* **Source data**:
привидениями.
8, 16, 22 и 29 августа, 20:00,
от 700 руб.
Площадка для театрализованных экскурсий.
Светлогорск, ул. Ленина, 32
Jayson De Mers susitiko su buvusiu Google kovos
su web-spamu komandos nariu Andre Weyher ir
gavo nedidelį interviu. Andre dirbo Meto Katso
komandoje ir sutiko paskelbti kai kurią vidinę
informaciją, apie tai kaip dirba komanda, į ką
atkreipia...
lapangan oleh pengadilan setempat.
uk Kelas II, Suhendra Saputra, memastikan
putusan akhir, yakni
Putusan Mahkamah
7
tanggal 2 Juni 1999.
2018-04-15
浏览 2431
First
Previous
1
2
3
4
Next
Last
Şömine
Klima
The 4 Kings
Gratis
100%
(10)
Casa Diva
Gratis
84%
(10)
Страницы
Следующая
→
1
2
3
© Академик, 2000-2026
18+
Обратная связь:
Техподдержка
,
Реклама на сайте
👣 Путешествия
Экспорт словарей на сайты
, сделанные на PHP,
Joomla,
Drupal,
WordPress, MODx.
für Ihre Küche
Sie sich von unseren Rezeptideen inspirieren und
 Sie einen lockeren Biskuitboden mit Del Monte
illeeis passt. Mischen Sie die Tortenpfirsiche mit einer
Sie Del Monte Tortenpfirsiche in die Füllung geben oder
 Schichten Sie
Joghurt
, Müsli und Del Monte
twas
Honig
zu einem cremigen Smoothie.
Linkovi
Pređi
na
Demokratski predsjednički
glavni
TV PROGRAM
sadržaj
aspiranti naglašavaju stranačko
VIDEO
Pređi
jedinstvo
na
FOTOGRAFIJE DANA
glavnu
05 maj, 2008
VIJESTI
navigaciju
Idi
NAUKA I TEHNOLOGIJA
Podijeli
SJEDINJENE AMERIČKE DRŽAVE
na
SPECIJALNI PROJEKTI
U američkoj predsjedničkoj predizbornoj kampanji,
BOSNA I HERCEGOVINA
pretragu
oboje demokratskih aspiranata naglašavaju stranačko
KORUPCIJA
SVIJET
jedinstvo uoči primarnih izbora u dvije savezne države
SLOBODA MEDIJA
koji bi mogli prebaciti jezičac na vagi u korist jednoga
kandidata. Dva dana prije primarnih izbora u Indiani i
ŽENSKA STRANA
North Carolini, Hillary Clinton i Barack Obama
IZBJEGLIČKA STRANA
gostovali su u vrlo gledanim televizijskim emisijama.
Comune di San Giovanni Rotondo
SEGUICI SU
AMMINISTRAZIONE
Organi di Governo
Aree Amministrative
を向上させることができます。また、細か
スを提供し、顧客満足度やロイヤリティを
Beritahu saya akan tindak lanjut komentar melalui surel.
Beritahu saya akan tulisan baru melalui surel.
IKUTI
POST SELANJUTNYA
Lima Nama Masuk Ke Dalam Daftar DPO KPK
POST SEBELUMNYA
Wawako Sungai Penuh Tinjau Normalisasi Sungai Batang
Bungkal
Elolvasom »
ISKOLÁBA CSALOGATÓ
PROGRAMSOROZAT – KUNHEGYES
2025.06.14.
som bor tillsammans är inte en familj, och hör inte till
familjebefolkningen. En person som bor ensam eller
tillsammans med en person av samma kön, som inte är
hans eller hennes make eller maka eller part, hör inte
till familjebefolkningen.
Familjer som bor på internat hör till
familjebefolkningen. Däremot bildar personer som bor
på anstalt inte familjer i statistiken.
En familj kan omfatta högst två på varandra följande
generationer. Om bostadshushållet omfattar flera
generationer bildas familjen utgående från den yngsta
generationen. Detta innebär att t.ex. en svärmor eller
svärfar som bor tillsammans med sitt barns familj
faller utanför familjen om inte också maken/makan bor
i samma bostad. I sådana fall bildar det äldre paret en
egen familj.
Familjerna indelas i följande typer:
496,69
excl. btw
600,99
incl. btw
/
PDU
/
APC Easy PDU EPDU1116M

* **Problem requirements**:
Copy each line in the entries above where "stranačko" turns up.

* **Answer section**:
aspiranti naglašavaju stranačko
oboje demokratskih aspiranata naglašavaju stranačko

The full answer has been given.